In this study, comparisons among the Kairi and Cardwell orchards are of interest as Kairi and Pleiku are at higher elevation and experienced lower mean annual temperatures and precipitation than Cardwell and Bau Bang. The Northern Territory SSO was established in a monsoonal environment at Yapilika on Mellville Island to the north of Darwin—a site with very distinct wet and dry seasons. The data allowed for an estimate of local adaptation brought about by selection for growth in contrasting first-generation trials, with families selected from a first-generation trial on the Tablelands of Queensland shown to be more productive (i.e. larger average diameter, p < 0.001 for the contrast between 19616 and 19673 at Pleiku) than families selected from the first-generation trial in the Queensland lowlands when tested in the Vietnamese highlands. While the reverse was true in the lowland Vietnamese trial where the ranking of these seed lots reversed, differences were not significant.

Of the three seed sources that were collected from progeny trials that had been thinned into SSOs in Australia, two (19616 from the highland tropics of Atherton Tablelands and 19718 from the monsoonal tropics of Melville Island) grew well across both trials. The third seed source, which originated from a progeny trial established in a high rainfall, lowland Australian environment, did not perform well in the drier, highland Vietnamese trial. The better seed sources were represented by open-pollinated families from trees selected in thinned SSOs in Australia, with 19616 represented as open-pollinated families from six trees selected from within the Kairi progeny trial and 19718 represented by 13 or 14 families selected on Melville Island. The entire Kairi orchard was derived from Bupul-Muting (PNG) families, and the Melville trial was derived from seven provenances representing the range of the species in Australia and New Guinea. Both first- and second-generation families from New Guinea were used to establish the trials in Vietnam, and this allowed comparisons between New Guinea populations sourced from either the wild or planted forests managed as SSOs established in Australia. These comparisons demonstrate improvement that has been achieved through selection and/or increased out-crossing in managed orchards. The average diameters of families sourced from the three Australian orchards were 4 to 9 % larger than the diameters of the families sourced from natural populations in New Guinea. This difference is still evident even after thinning of inferior trees. This may be interpreted as a genetic gain but may be inflated by competition effects (i.e. between row plots).

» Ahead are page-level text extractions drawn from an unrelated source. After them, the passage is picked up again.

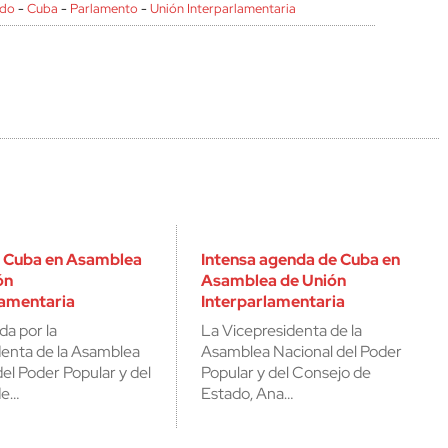
ado
-
Cuba
-
Parlamento
-
Unión Interparlamentaria
 Cuba en Asamblea
Intensa agenda de Cuba en
ón
Asamblea de Unión
lamentaria
Interparlamentaria
a por la
La Vicepresidenta de la
denta de la Asamblea
Asamblea Nacional del Poder
el Poder Popular y del
Popular y del Consejo de
de…
Estado, Ana…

Several seed sources achieved high growth rates at only one site. For instance, 19673 (from the Cardwell SSO in the humid lowlands of Queensland) performed best (ranked first) in the Bau Bang trial but grew relatively poorly in the upland Pleiku trial. Unimproved material originating from the native forests of Papua New Guinea and Indonesia typically did not have high growth rates relative to families selected from the Australian SSOs. Nonetheless, at earlier ages in a trial established in Malaysia, the growth of two New Guinean provenances clearly outperformed the SSO seed sources, and Papua New Guinean provenances were superior to all Queensland provenances tested at a trial in the Northern Territory, Australia (Harwood et al. 1997). The growth of E. pellita found in the literature varies markedly. Kha et al. (2003) reported that at 8 years of age at central Vietnam diameter of six provenances ranged from 8.4 to 10.2 cm. At the same time, Hardiyanto (2003) showed that E. pellita grew much faster in Indonesia, with diameter of 20.6 to 21.5 cm at 7.5 years of age. While studies on the growth rates for E. pellita are available in the published literature, little can be found for the wood properties of E. pellita. In this study, the source from Melville Island SSO (19718) was superior for wood quality traits across the two trials. This seed source not only grew well but also had relatively high density, Kraft pulp yield and modulus of elasticity, and low microfibril angle. Another seed source from the Kairi SSO in Queensland (19616) also grew well across the two trials; however, this seed source had lower Kraft pulp yield, but its density and modulus of elasticity were quite high.

4.2 Genetic parameter estimates

Estimates of biased narrow-sense heritability at younger ages (Luo et al. 2006) ranged from 0.19 ± 0.03 to 0.25 ± 0.05 for diameter seem to fit reasonably with those found in the present study. However, the current across-trial (or unbiased) heritability estimates found for diameter are somewhat greater than those previously reported, with a range of 0.30 ± 0.13 to 0.41 ± 0.12 compared with 0.22 to 0.25 at six years of age (Leksono et al. 2006), and 0.15 to 0.25 (Leksono et al. 2008) and 0.15 to 0.33 (Brawner et al. 2010) at younger ages (1 to 3 years of age). A reason for this may be the use of one third rather than one quarter for the coefficient of relationship (Hodge et al. 2002). Another factor may be due to the fact that these trials were thinned twice and thinning can inflate heritability estimates (Matheson and Raymond 1984). Across-trial heritability estimates for wood quality traits indicated that these traits are under moderate levels of genetic control. As the present study is the first to provide pair-site genetic parameter estimates for wood properties of E. pellita, comparisons are made with other Eucalyptus species.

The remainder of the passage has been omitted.